* _What you have to do_
Find the line holding "Short Title (93, 872)" in the entries below. Give it again exactly, along with every line after it up to and including the line holding "GST (56, 574)".

* _Data for analysis_
####################

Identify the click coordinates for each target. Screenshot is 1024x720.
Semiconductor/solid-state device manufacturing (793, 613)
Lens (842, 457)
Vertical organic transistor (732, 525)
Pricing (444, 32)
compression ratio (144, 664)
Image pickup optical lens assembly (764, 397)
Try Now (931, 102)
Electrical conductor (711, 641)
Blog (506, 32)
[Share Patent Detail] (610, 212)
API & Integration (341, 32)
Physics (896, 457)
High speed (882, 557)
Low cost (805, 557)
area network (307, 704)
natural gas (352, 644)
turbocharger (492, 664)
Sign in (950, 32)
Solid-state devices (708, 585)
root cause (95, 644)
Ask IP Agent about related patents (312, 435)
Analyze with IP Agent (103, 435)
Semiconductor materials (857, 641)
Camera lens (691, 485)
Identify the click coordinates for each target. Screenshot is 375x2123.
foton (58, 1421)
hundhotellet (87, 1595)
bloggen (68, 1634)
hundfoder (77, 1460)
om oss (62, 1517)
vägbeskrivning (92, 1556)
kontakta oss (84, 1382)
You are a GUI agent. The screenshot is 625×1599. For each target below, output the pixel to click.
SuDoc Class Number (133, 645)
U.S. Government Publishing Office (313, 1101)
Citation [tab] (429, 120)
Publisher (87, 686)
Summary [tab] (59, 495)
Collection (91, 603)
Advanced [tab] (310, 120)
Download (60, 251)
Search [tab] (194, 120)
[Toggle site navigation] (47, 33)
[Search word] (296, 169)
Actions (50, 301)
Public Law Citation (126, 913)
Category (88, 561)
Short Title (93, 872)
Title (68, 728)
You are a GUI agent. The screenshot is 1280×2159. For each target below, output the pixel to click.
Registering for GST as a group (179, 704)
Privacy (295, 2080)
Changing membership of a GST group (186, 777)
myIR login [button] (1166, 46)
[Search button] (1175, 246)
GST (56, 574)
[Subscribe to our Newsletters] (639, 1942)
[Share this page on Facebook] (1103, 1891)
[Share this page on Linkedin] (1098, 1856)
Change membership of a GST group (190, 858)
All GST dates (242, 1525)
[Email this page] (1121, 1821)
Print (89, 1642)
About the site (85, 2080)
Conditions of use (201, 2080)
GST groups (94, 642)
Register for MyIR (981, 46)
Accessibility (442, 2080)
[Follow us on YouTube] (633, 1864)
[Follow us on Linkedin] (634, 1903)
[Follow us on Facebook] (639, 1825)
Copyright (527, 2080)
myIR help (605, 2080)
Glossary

####################

* _Solved exercise_
Short Title (93, 872)
Title (68, 728)
You are a GUI agent. The screenshot is 1280×2159. For each target below, output the pixel to click.
Registering for GST as a group (179, 704)
Privacy (295, 2080)
Changing membership of a GST group (186, 777)
myIR login [button] (1166, 46)
[Search button] (1175, 246)
GST (56, 574)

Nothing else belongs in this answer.